Que um raio de Zeus o acertasse na cabeça se ele ousasse dizer que fora fácil. Perdera a conta dos anos que passou se fortalecendo, correndo até a fadiga extrema, treinando até sangrar os dedos, se forçando até o limite. Ninguém lhe pedira para fazer isso. Ninguém iria ajuda-lo. Ele não tinha nada além da própria vontade e do ódio mais puro. Mas ele conseguiu.

Perseguiu o monstro até a sua toca, cheirando a veneno e corpos putrefatos. Instigou a sua ira e lutou. Lutou como um titã em fúria. No fim de três dias de justa, a Píton tinha uma fecha no olho, uma na boca e outra no peito do corpo escamoso, frio e morto. E um Apolo fadigado, ralado, mas ileso, voltara vitorioso para casa.

Ah, o orgulho agradecido nos olhos da mãe aquecera seu coração cansado. Sua irmã, tão corajosa e dura, beijou-lhe o rosto com lágrimas nos olhos. Encontrou a paz naquele dia, mas logo então vieram os outros. Filas de deuses, grandes e pequenos, exaltaram sua vitória, exageraram seus feitos, bajularam sua pessoa, e incharam seu jovem ego.
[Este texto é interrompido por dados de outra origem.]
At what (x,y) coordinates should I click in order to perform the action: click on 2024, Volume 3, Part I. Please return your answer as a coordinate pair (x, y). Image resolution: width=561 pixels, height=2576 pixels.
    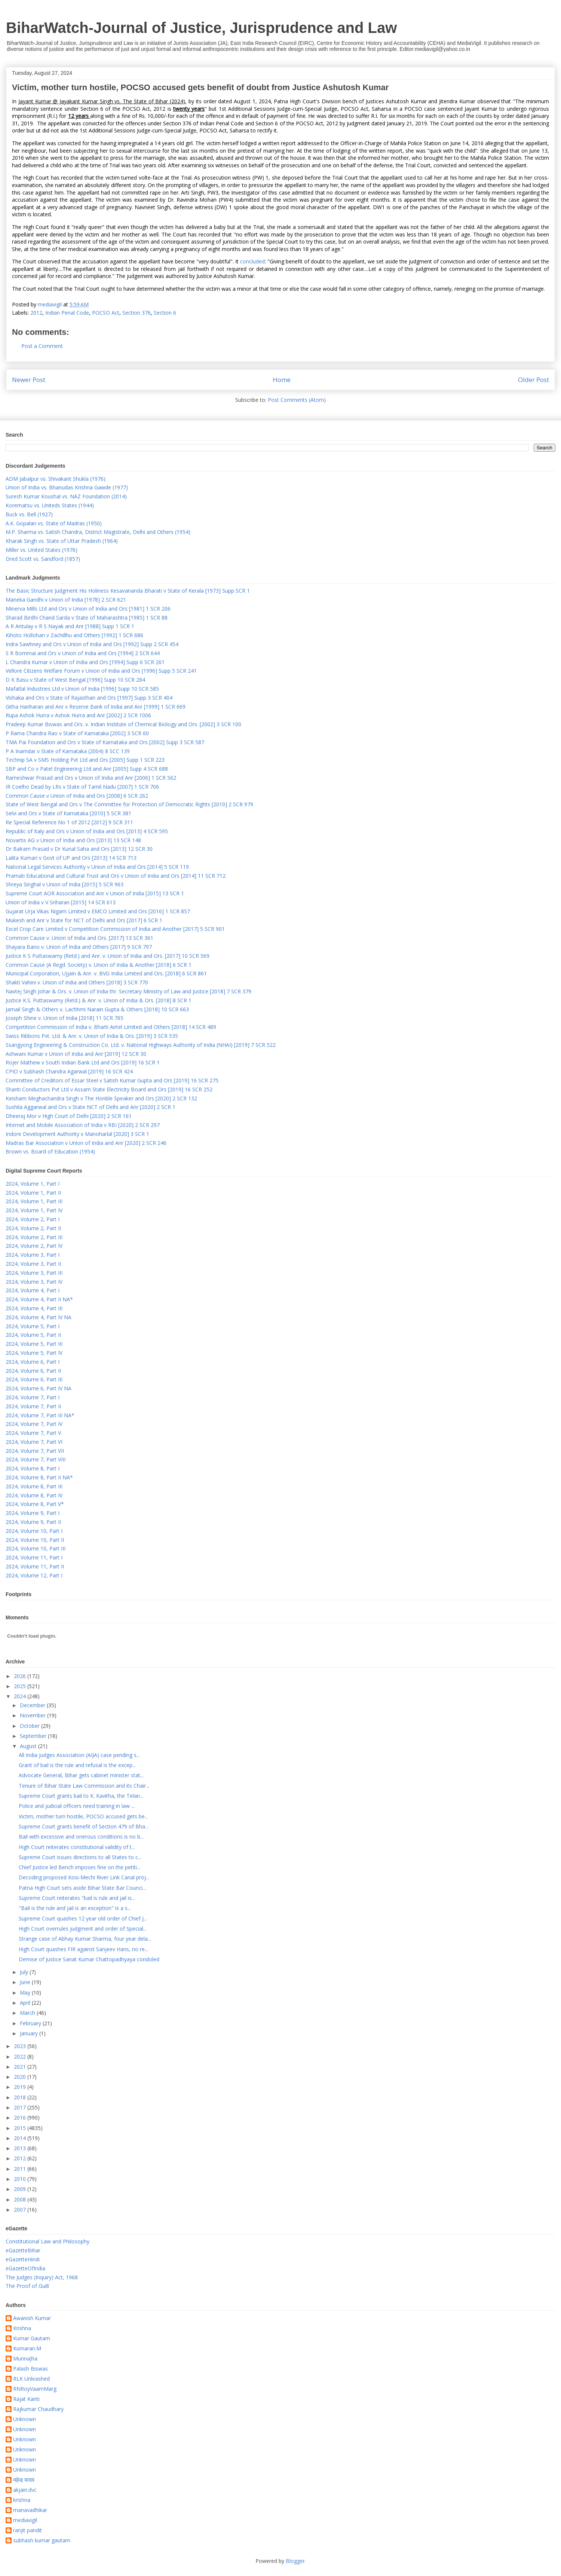     Looking at the image, I should click on (32, 1254).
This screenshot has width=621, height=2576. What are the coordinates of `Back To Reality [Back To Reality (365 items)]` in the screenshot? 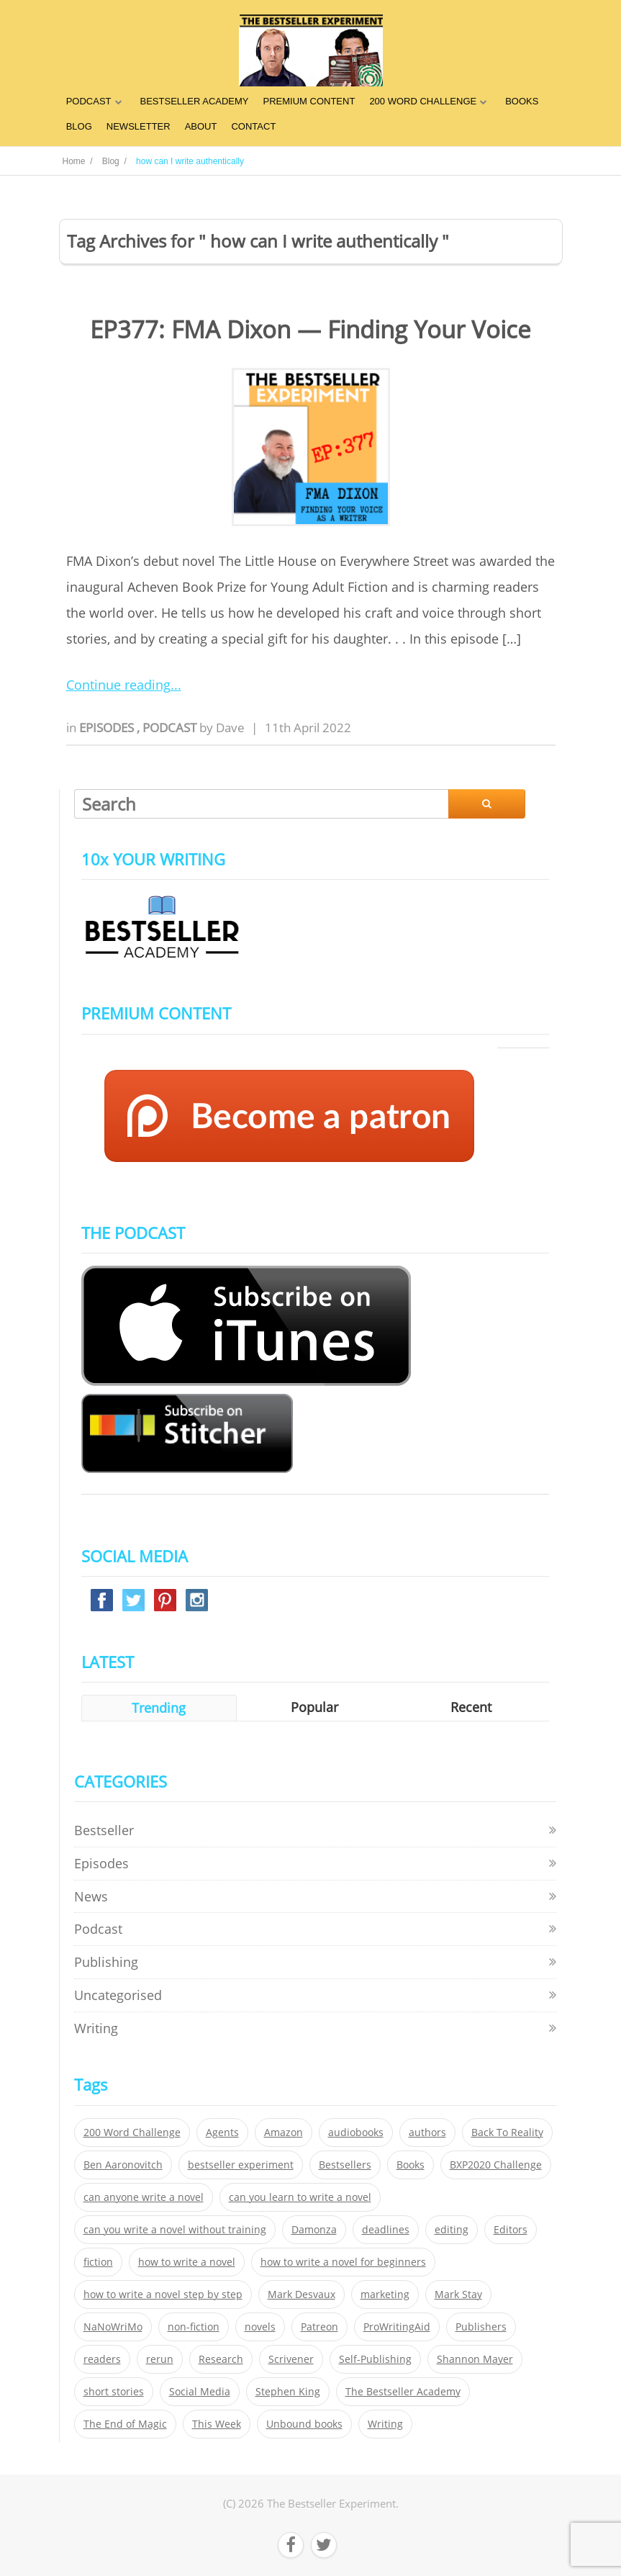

Sim, o que ele fizera fora épico, afinal. Quantos deles tinham a resiliência e dureza necessárias para suportar aquela labuta? Quantos marcharam sozinhos e regressaram? Quantos haviam sobrepujado monstruosidades tão poderosas e voltado incólumes? Um? Dois? Nenhum?

Pois que o adulassem por anos. Ele merecia.

No meio desses pensamentos, ainda com um sorriso vaidoso no rosto, Apolo ouviu um ruído seco e elástico que ele reconheceria a quilômetros de distância; o de um arco sendo retesado. Seguindo a origem do barulho com a cabeça, girou a tempo de ver o arqueiro soltando a flecha. Metros abaixo dele, num declive plano, Eros treinava a pontaria.

Apolo encarou o jovem deus do Amor e seu primeiro pensamento foi se perguntar o que aquele pirralho estava fazendo ali.

O rapaz puxou outra flecha da aljava e a encaixou na corda do arco curvo e lânguido, distraidamente. Um vento repentino jogou uma mexa solta do seu cabelo quase liso contra seu rosto delicado, mas ele não se moveu com o incomodo, apenas soprou suavemente a melena loura e com uma graça felina, disparou a segunda flecha. Numa trilha reta e ligeira, ela encontrou o mesmo destino da primeira.